Behind the scenes, Jeff Corder coordinates Hendricks County’s pandemic response 

By Stephanie Dolan

At a time when statistics and images of the coronavirus can invoke fear and paranoia, throughout Hendricks County men and women work behind the scenes to bring calm, order and certainty.

People look out for the county’s residents even when they might feel isolated and vulnerable.

Jeff Corder serves as the health department as a public preparedness coordinator. He spends his days creating plans for situations just like the coronavirus pandemic, including coordinating the medical reserve corps. 

To properly respond to public health emergencies like COVID-19, the Hendricks County Health Department teams up with the Hendricks County Medical Reserve Corp.

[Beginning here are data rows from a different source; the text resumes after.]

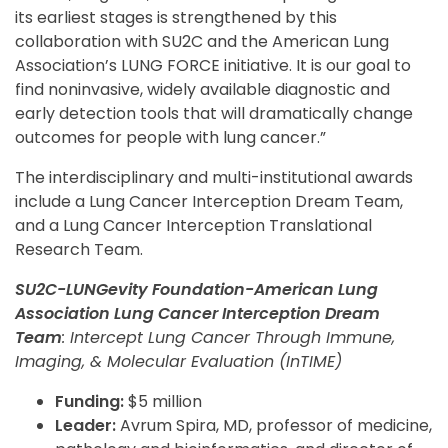
its earliest stages is strengthened by this
collaboration with SU2C and the American Lung
Association’s LUNG FORCE initiative. It is our goal to
find noninvasive, widely available diagnostic and
early detection tools that will dramatically change
outcomes for people with lung cancer.”
The interdisciplinary and multi-institutional awards
include a Lung Cancer Interception Dream Team,
and a Lung Cancer Interception Translational
Research Team.
SU2C-LUNGevity Foundation-American Lung
Association Lung Cancer Interception Dream
Team
: Intercept Lung Cancer Through Immune,
Imaging, & Molecular Evaluation (InTIME)
Funding:
$5 million
Leader:
Avrum Spira, MD, professor of medicine,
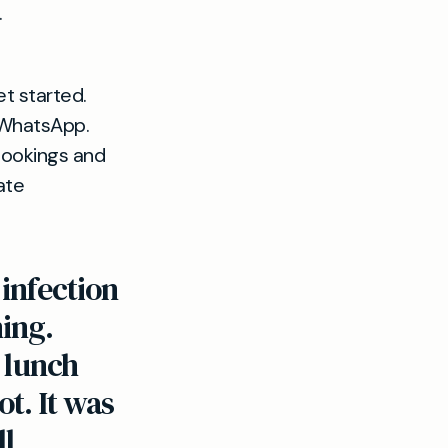
.
et started.
 WhatsApp.
bookings and
ate
infection
ing.
e lunch
t. It was
ll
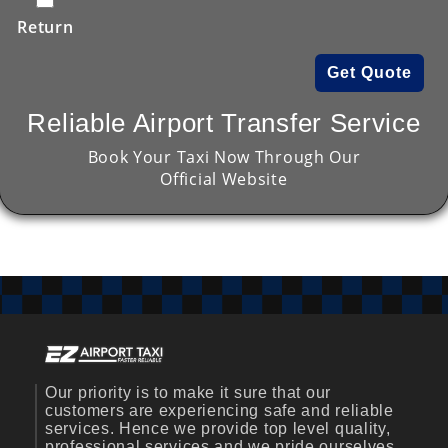
Return
Get Quote
Reliable Airport Transfer Service
Book Your Taxi Now Through Our
Official Website
Our priority is to make it sure that our
customers are experiencing safe and reliable
services. Hence we provide top level quality,
professional services and we pride ourselves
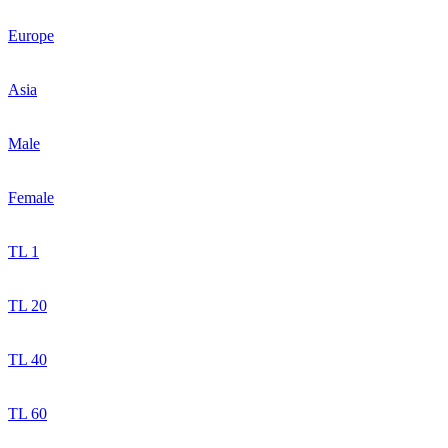
Europe
Asia
Male
Female
TL 1
TL 20
TL 40
TL 60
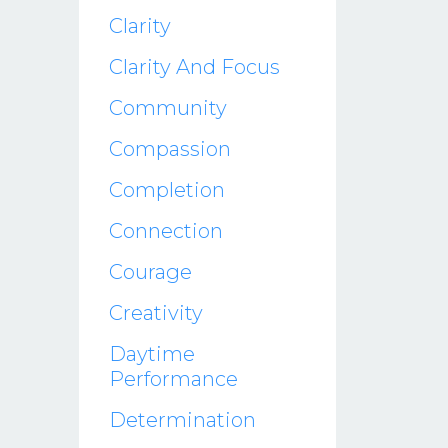
Clarity
Clarity And Focus
Community
Compassion
Completion
Connection
Courage
Creativity
Daytime
Performance
Determination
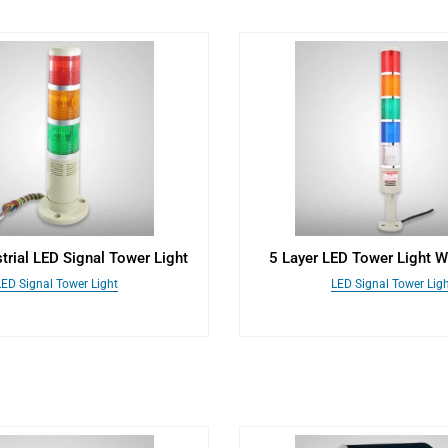
strial LED Signal Tower Light
5 Layer LED Tower Light W
LED Signal Tower Light
LED Signal Tower Ligh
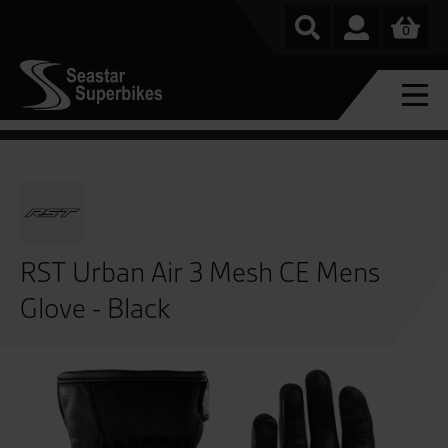
0
RST Urban Air 3 Mesh CE Mens
Glove - Black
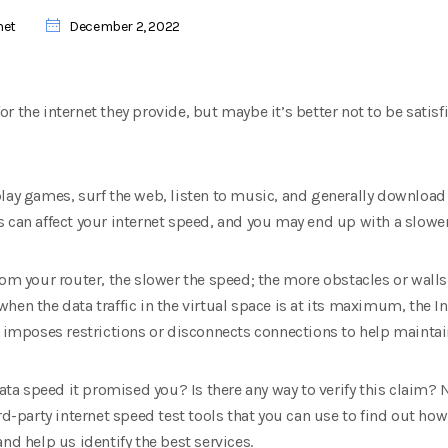
net
December 2, 2022
 the internet they provide, but maybe it’s better not to be satisf
play games, surf the web, listen to music, and generally download
 can affect your internet speed, and you may end up with a slower
om your router, the slower the speed; the more obstacles or walls t
hen the data traffic in the virtual space is at its maximum, the I
r imposes restrictions or disconnects connections to help mainta
data speed it promised you? Is there any way to verify this claim?
rd-party internet speed test tools that you can use to find out how
nd help us identify the best services.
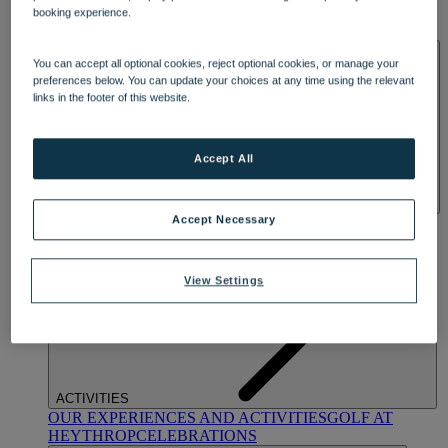
OUR DINING
MARKET KITCHEN
BRASSERIE32
THE
booking experience.
BLUE ROOM AT THORESBY HALL
SPA & WELLNESS
You can accept all optional cookies, reject optional cookies, or manage your
preferences below. You can update your choices at any time using the relevant
links in the footer of this website.
Accept All
Accept Necessary
OUR SPAS
TREATMENTS AND PACKAGES
RESERVE
BY WARNER HOTELS TREATMENTS & PACKAGES
View Settings
ACTIVITIES
OUR EXPERIENCES AND ACTIVITIES
GOLF AT
HEYTHROP
CELEBRATIONS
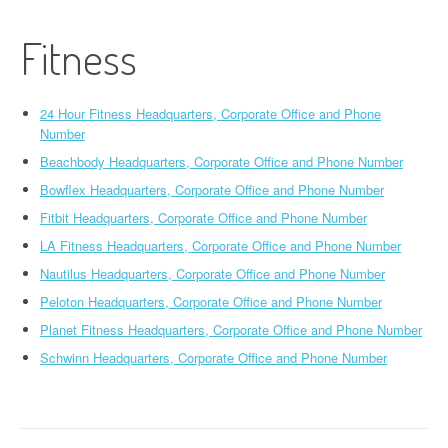
Fitness
24 Hour Fitness Headquarters, Corporate Office and Phone
Number
Beachbody Headquarters, Corporate Office and Phone Number
Bowflex Headquarters, Corporate Office and Phone Number
Fitbit Headquarters, Corporate Office and Phone Number
LA Fitness Headquarters, Corporate Office and Phone Number
Nautilus Headquarters, Corporate Office and Phone Number
Peloton Headquarters, Corporate Office and Phone Number
Planet Fitness Headquarters, Corporate Office and Phone Number
Schwinn Headquarters, Corporate Office and Phone Number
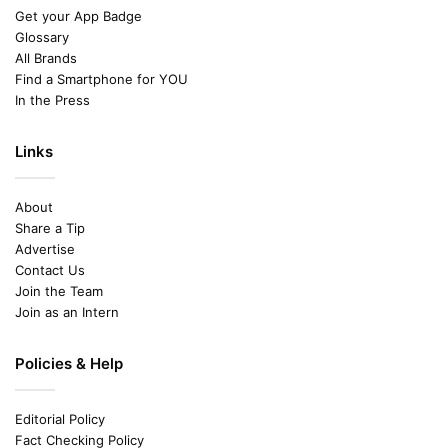
Get your App Badge
Glossary
All Brands
Find a Smartphone for YOU
In the Press
Links
About
Share a Tip
Advertise
Contact Us
Join the Team
Join as an Intern
Policies & Help
Editorial Policy
Fact Checking Policy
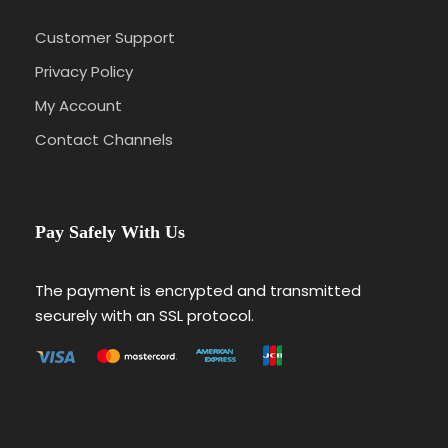
Customer Support
Privacy Policy
My Account
Contact Channels
Pay Safely With Us
The payment is encrypted and transmitted
securely with an SSL protocol.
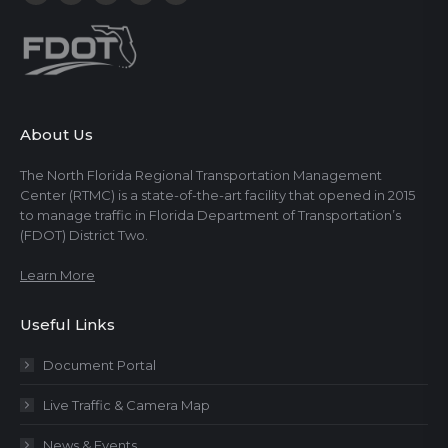
About Us
The North Florida Regional Transportation Management
Center (RTMC) is a state-of-the-art facility that opened in 2015
to manage traffic in Florida Department of Transportation’s
(FDOT) District Two.
Learn More
Useful Links
Document Portal
Live Traffic & Camera Map
News & Events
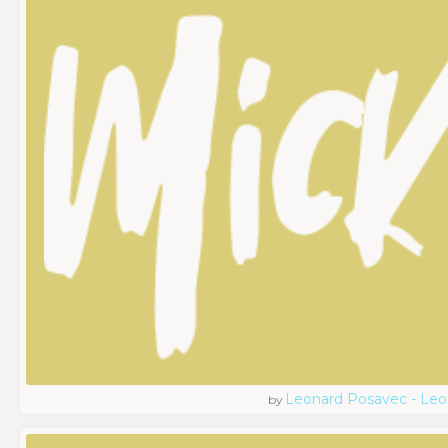
Leonard Posavec - Leo
by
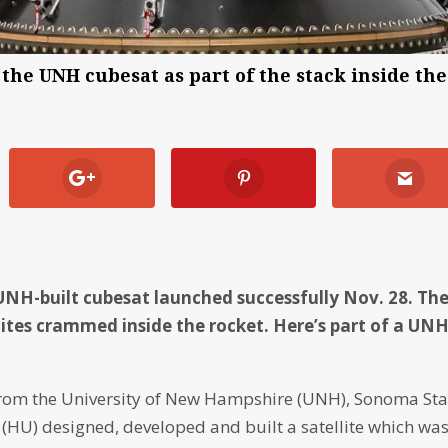
the UNH cubesat as part of the stack inside the
UNH-built cubesat launched successfully Nov. 28. Th
ites crammed inside the rocket. Here’s part of a UN
rom the University of New Hampshire (UNH), Sonoma Sta
(HU) designed, developed and built a satellite which wa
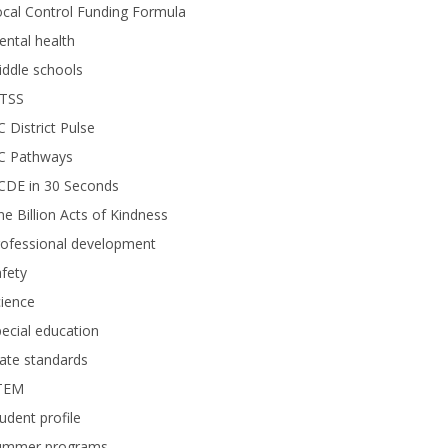
cal Control Funding Formula
ntal health
ddle schools
TSS
 District Pulse
C Pathways
CDE in 30 Seconds
e Billion Acts of Kindness
rofessional development
fety
ience
ecial education
ate standards
TEM
udent profile
ummer programs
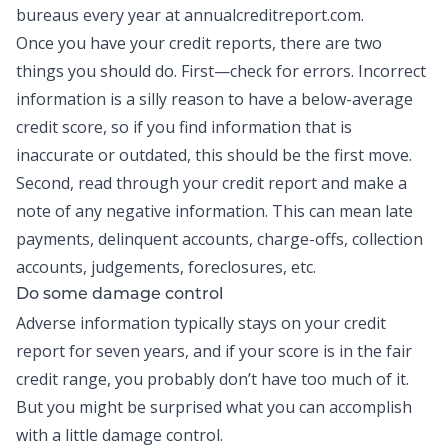
bureaus every year at annualcreditreport.com.
Once you have your credit reports, there are two
things you should do. First—check for errors. Incorrect
information is a silly reason to have a below-average
credit score, so if you find information that is
inaccurate or outdated, this should be the first move.
Second, read through your credit report and make a
note of any negative information. This can mean late
payments, delinquent accounts, charge-offs, collection
accounts, judgements, foreclosures, etc.
Do some damage control
Adverse information typically stays on your credit
report for seven years, and if your score is in the fair
credit range, you probably don’t have too much of it.
But you might be surprised what you can accomplish
with a little damage control.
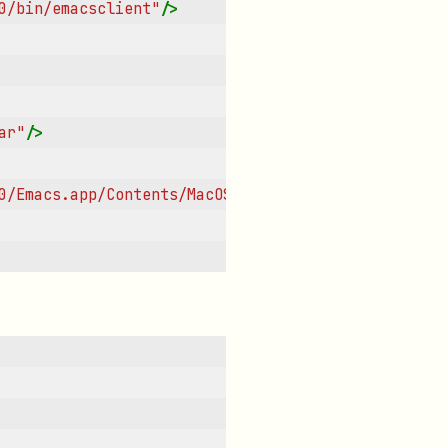
0/bin/emacsclient"
/>
ar"
/>
0/Emacs.app/Contents/MacOS/Emacs"
/>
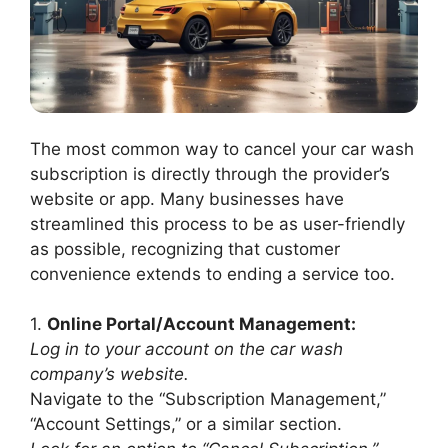
The most common way to cancel your car wash
subscription is directly through the provider’s
website or app. Many businesses have
streamlined this process to be as user-friendly
as possible, recognizing that customer
convenience extends to ending a service too.
1.
Online Portal/Account Management:
Log in to your account on the car wash
company’s website.
Navigate to the “Subscription Management,”
“Account Settings,” or a similar section.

“A lot of our planning in the past was directed at anthrax emergencies,” said Corder who previously served as a firefighter and paramedic for 26 years at the Brownsburg Fire Territory. “That’s what the federal government kind of saw as our primary response capability. Then they started shifting to pandemic flu because of H1N1, and that was to set up vaccination clinics.”

In this health pandemic, the Hendricks County Health Department serves as the lead agency coordinating efforts.

“I am coordinating all the health and medical resources across the county,” Corder said. “Mainly, what my job has been the last few days has been getting personal protective equipment like masks, gowns, face shields and gloves, anything that I can get from our strategic national stockpile or our health care coalition.” 

Corder gets it in, counted, separated and back out to the community including long term care, assisted living, home health care and hospice facilities. 

Corder works with Lisé Crouch, Hendricks County Emergency Management coordinator as incident co-directors.

“We can’t plan for everything, but we’re trying to be proactive,” Corder said who wants to be ready if and when testing kits come out. 

“We want to be ready with a plan if they do drive-thru testing and with quarantine shelters,” he said. “We’re planning for a large-scale event that hopefully won’t happen, but we want to be there and be proactive so that if it does happen we’re not behind the eight ball.”

This historic event is different from anything Corder has ever dealt with. 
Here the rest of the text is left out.